Work item:
Across the records below, how many lines include the string "Luces"? State the number and nothing more.

[Records from a data source]
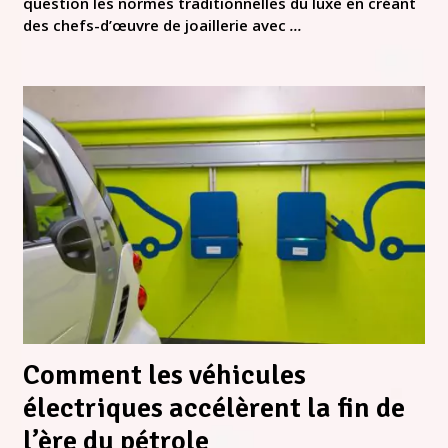
question les normes traditionnelles du luxe en créant
des chefs-d’œuvre de joaillerie avec
...
Comment les véhicules
électriques accélèrent la fin de
l’ère du pétrole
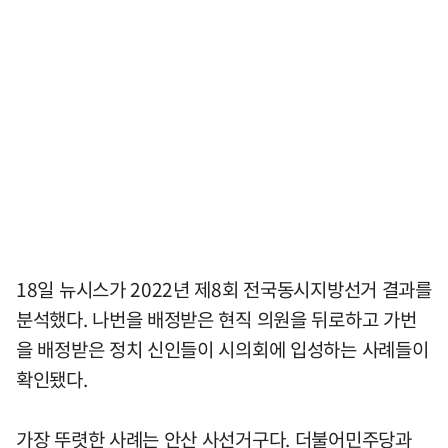
18일 뉴시스가 2022년 제8회 전국동시지방선거 결과를
분석했다. 나번을 배정받은 현직 의원을 뒤로하고 가번
을 배정받은 정치 신인들이 시의회에 입성하는 사례들이
확인됐다.
가장 뚜렷한 사례는 안산 사선거구다. 더불어민주당과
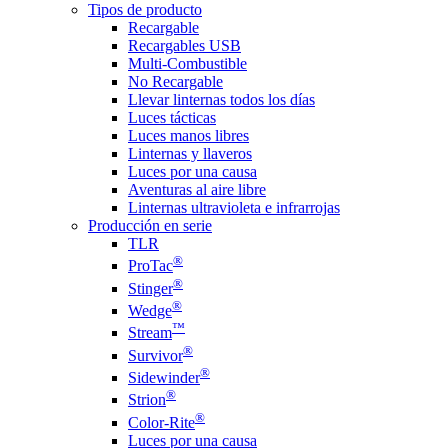
Tipos de producto
Recargable
Recargables USB
Multi-Combustible
No Recargable
Llevar linternas todos los días
Luces tácticas
Luces manos libres
Linternas y llaveros
Luces por una causa
Aventuras al aire libre
Linternas ultravioleta e infrarrojas
Producción en serie
TLR
®
ProTac
®
Stinger
®
Wedge
™
Stream
®
Survivor
®
Sidewinder
®
Strion
®
Color-Rite
Luces por una causa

Solution:
4